Could you output every record below exactly, leaving out the pictures?

= = =

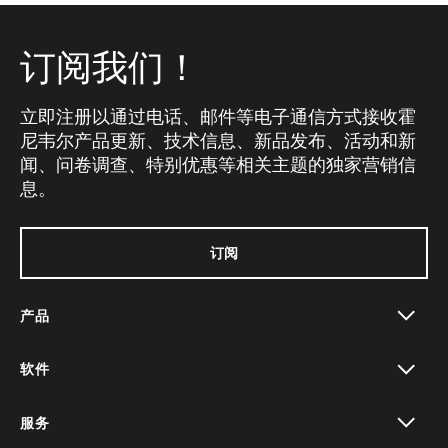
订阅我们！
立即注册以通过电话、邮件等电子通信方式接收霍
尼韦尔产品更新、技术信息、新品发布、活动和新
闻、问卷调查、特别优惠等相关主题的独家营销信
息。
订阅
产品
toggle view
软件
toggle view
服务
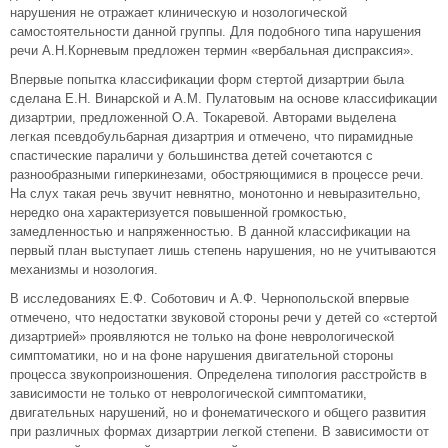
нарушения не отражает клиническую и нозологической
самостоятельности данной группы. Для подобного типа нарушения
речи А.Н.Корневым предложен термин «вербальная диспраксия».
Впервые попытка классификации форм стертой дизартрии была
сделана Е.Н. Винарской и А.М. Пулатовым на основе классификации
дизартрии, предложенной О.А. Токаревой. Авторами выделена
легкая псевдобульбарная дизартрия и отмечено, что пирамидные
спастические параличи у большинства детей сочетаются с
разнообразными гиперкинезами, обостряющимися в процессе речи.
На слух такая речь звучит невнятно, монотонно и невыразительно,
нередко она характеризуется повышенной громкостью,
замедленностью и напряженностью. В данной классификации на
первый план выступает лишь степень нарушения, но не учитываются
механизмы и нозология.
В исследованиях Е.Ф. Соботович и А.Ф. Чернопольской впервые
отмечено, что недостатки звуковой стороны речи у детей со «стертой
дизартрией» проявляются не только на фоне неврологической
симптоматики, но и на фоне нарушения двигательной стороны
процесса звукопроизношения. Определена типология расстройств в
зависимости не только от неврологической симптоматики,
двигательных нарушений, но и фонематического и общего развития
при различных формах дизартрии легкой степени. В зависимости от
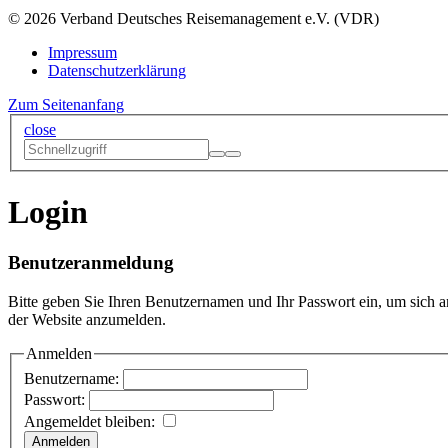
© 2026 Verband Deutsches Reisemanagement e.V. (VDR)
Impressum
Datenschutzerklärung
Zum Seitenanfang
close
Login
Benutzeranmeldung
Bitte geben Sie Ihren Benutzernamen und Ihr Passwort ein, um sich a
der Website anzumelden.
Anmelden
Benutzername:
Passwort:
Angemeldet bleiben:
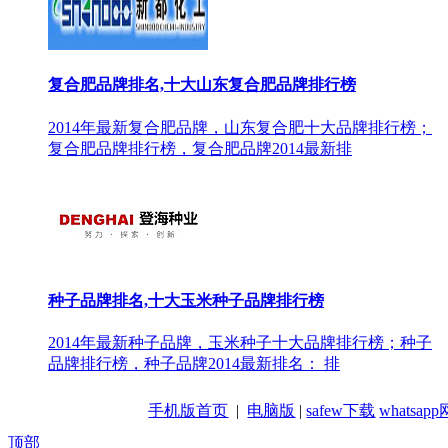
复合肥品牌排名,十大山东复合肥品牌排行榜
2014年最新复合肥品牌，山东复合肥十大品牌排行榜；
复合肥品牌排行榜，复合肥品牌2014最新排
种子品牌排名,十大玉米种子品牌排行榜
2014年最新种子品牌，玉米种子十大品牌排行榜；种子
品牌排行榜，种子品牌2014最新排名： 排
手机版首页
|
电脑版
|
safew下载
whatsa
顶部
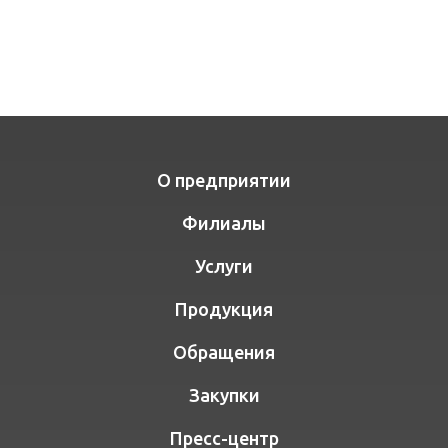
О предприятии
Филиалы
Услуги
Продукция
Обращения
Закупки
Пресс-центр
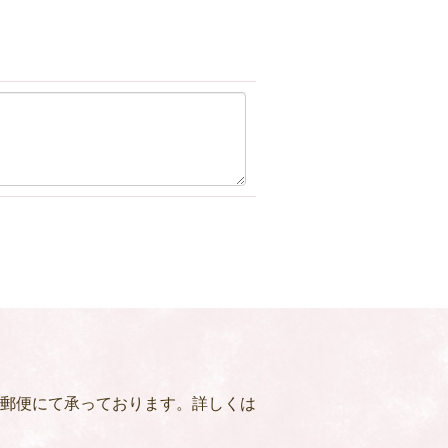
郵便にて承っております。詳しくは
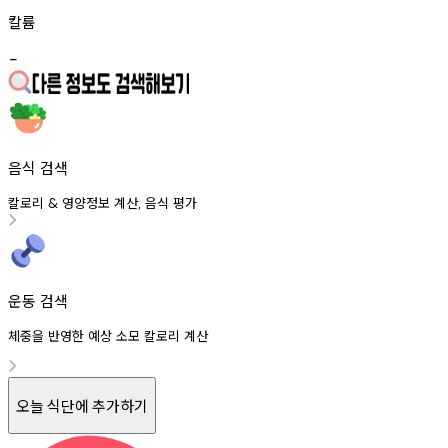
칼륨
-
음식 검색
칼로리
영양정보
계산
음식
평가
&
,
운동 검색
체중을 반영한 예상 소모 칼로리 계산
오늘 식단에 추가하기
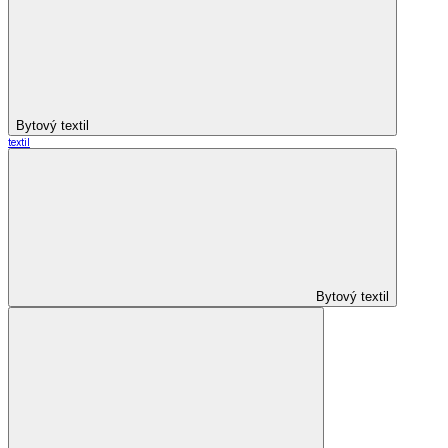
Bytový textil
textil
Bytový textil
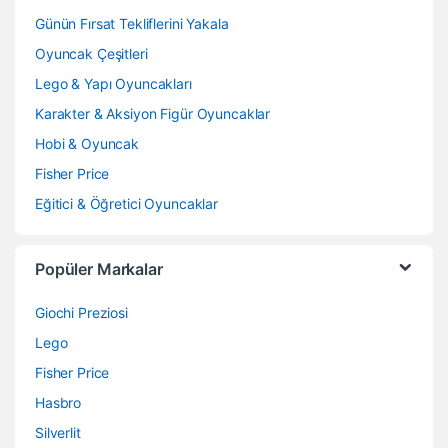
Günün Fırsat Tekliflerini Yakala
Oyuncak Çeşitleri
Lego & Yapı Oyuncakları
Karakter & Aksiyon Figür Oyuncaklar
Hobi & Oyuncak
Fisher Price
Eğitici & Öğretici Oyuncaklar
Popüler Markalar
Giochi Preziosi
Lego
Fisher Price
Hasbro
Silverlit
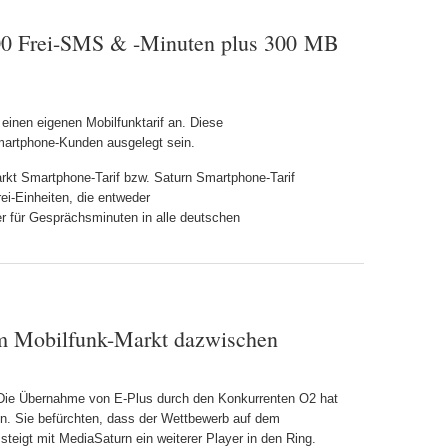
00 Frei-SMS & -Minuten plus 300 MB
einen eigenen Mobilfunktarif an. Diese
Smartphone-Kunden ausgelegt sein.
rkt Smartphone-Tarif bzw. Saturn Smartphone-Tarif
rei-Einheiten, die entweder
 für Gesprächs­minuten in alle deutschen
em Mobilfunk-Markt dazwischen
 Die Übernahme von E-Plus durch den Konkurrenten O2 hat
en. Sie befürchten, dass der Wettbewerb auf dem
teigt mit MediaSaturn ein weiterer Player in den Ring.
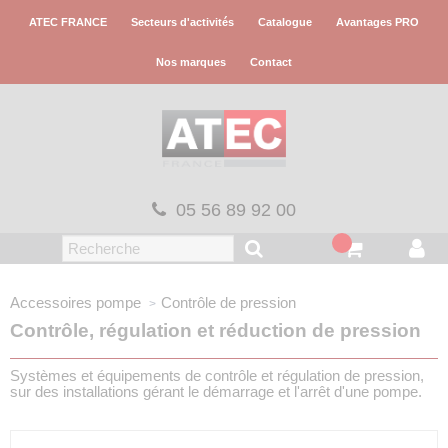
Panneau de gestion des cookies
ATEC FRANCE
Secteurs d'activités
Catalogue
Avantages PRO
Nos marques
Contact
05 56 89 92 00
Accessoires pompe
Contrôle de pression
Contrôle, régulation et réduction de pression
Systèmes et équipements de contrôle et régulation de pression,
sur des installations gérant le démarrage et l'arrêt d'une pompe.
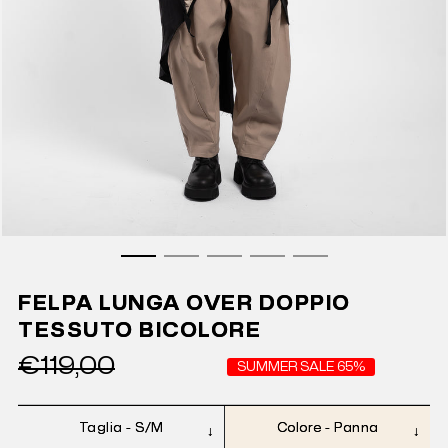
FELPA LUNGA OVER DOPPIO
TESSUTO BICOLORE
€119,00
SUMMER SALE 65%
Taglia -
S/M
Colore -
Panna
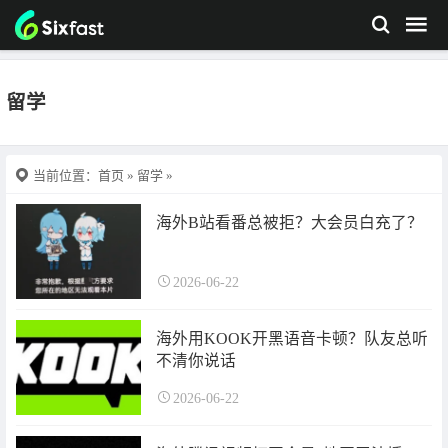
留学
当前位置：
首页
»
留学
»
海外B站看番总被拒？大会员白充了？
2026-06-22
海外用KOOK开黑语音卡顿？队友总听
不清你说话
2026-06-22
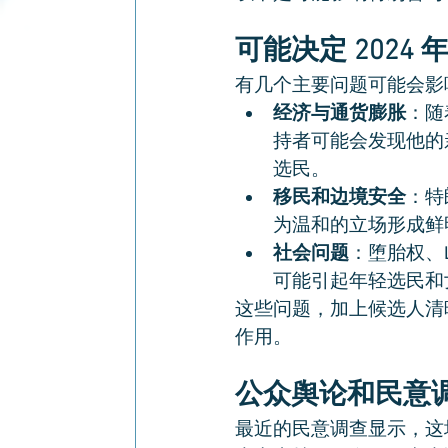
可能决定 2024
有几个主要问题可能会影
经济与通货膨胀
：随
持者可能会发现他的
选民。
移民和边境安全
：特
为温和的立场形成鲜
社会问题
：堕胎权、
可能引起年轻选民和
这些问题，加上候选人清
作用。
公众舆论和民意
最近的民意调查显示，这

= = =

Solution to this exercise:
订阅我们！
立即注册以通过电话、邮件等电子通信方式接收霍
尼韦尔产品更新、技术信息、新品发布、活动和新
闻、问卷调查、特别优惠等相关主题的独家营销信
息。
订阅
产品
toggle view
软件
toggle view
服务
нарушения не отражает клиническую и нозологической
самостоятельности данной группы. Для подобного типа нарушения
речи А.Н.Корневым предложен термин «вербальная диспраксия».
Впервые попытка классификации форм стертой дизартрии была
сделана Е.Н. Винарской и А.М. Пулатовым на основе классификации
дизартрии, предложенной О.А. Токаревой. Авторами выделена
легкая псевдобульбарная дизартрия и отмечено, что пирамидные
спастические параличи у большинства детей сочетаются с
разнообразными гиперкинезами, обостряющимися в процессе речи.
На слух такая речь звучит невнятно, монотонно и невыразительно,
нередко она характеризуется повышенной громкостью,
замедленностью и напряженностью. В данной классификации на
первый план выступает лишь степень нарушения, но не учитываются
механизмы и нозология.
В исследованиях Е.Ф. Соботович и А.Ф. Чернопольской впервые
отмечено, что недостатки звуковой стороны речи у детей со «стертой
дизартрией» проявляются не только на фоне неврологической
симптоматики, но и на фоне нарушения двигательной стороны
процесса звукопроизношения. Определена типология расстройств в
зависимости не только от неврологической симптоматики,
двигательных нарушений, но и фонематического и общего развития
при различных формах дизартрии легкой степени. В зависимости от
© 2026 Verband Deutsches Reisemanagement e.V. (VDR)
Impressum
Datenschutzerklärung
Zum Seitenanfang
close
Login
Benutzeranmeldung
Bitte geben Sie Ihren Benutzernamen und Ihr Passwort ein, um sich a
der Website anzumelden.
Anmelden
Benutzername:
Passwort:
Angemeldet bleiben:
复合肥品牌排名,十大山东复合肥品牌排行榜
2014年最新复合肥品牌，山东复合肥十大品牌排行榜；
复合肥品牌排行榜，复合肥品牌2014最新排
种子品牌排名,十大玉米种子品牌排行榜
2014年最新种子品牌，玉米种子十大品牌排行榜；种子
品牌排行榜，种子品牌2014最新排名： 排
手机版首页
|
电脑版
|
safew下载
whatsa
顶部
О предприятии
Филиалы
Услуги
Продукция
Обращения
Закупки
Пресс-центр
郵便にて承っております。詳しくは
칼륨
-
음식 검색
칼로리
영양정보
계산
음식
평가
&
,
운동 검색
체중을 반영한 예상 소모 칼로리 계산
오늘 식단에 추가하기
Bytový textil
textil
Bytový textil
Günün Fırsat Tekliflerini Yakala
Oyuncak Çeşitleri
Lego & Yapı Oyuncakları
Karakter & Aksiyon Figür Oyuncaklar
Hobi & Oyuncak
Fisher Price
Eğitici & Öğretici Oyuncaklar
Popüler Markalar
Giochi Preziosi
Lego
Fisher Price
Hasbro
Silverlit
00 Frei-SMS & -Minuten plus 300 MB
einen eigenen Mobilfunktarif an. Diese
Smartphone-Kunden ausgelegt sein.
rkt Smartphone-Tarif bzw. Saturn Smartphone-Tarif
rei-Einheiten, die entweder
 für Gesprächs­minuten in alle deutschen
em Mobilfunk-Markt dazwischen
 Die Übernahme von E-Plus durch den Konkurrenten O2 hat
en. Sie befürchten, dass der Wettbewerb auf dem
teigt mit MediaSaturn ein weiterer Player in den Ring.
Panneau de gestion des cookies
ATEC FRANCE
Secteurs d'activités
Catalogue
Avantages PRO
Nos marques
Contact
05 56 89 92 00
Accessoires pompe
Contrôle de pression
Contrôle, régulation et réduction de pression
Systèmes et équipements de contrôle et régulation de pression,
sur des installations gérant le démarrage et l'arrêt d'une pompe.
FELPA LUNGA OVER DOPPIO
TESSUTO BICOLORE
€119,00
SUMMER SALE 65%
Taglia -
S/M
Colore -
Panna
留学
当前位置：
首页
»
留学
»
海外B站看番总被拒？大会员白充了？
2026-06-22
海外用KOOK开黑语音卡顿？队友总听
不清你说话
2026-06-22
可能决定 2024
有几个主要问题可能会影
经济与通货膨胀
：随
持者可能会发现他的
选民。
移民和边境安全
：特
为温和的立场形成鲜
社会问题
：堕胎权、
可能引起年轻选民和
这些问题，加上候选人清
作用。
公众舆论和民意
最近的民意调查显示，这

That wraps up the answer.